With increasing volumes of reports in the media about high profile Will disputes such as these, it follows that more and more people are beginning to question the reasonableness of their own inheritances (or lack thereof).
Topics to be answered in this article
What are these claims and who can make them?
These inheritance claims are made against the deceased’s estate for reasonable financial provision where such provision had not already been made for the applicant (either by the deceased’s Will or by the rules of intestacy). They are commonly made by issuing proceedings under the 1975 Inheritance (Provision for Family and Dependants) Act 1975.

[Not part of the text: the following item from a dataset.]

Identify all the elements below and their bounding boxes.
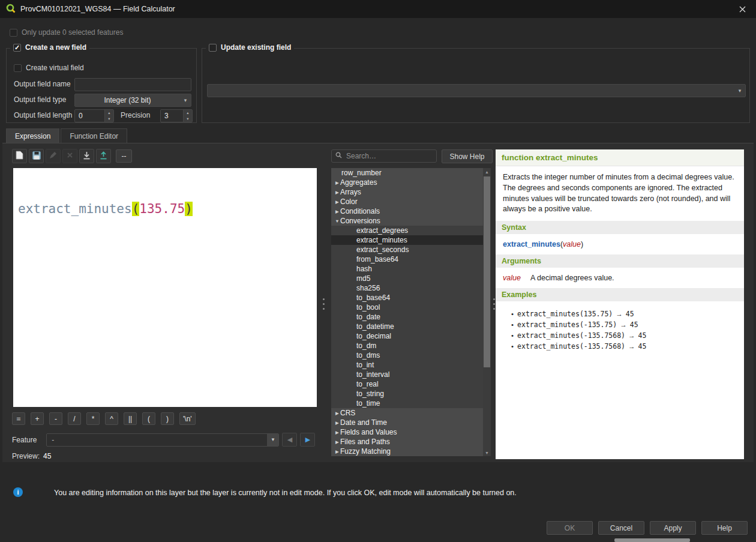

These claims exist to provide for those who received the financial support of the deceased during the deceased’s lifetime. So, whilst disputes between the deceased’s widow or cohabiting partner and the deceased’s children are perhaps amongst the most common actions that we see in the press and as contentious probate lawyers, there are other, fairly limited, categories of people who can claim including current and former spouses and civil partners (as long as the latter has not remarried or entered into a subsequent civil partnership), non-biological children and any other persons who had been financially maintained by the deceased.
What should I do if I think I have a claim?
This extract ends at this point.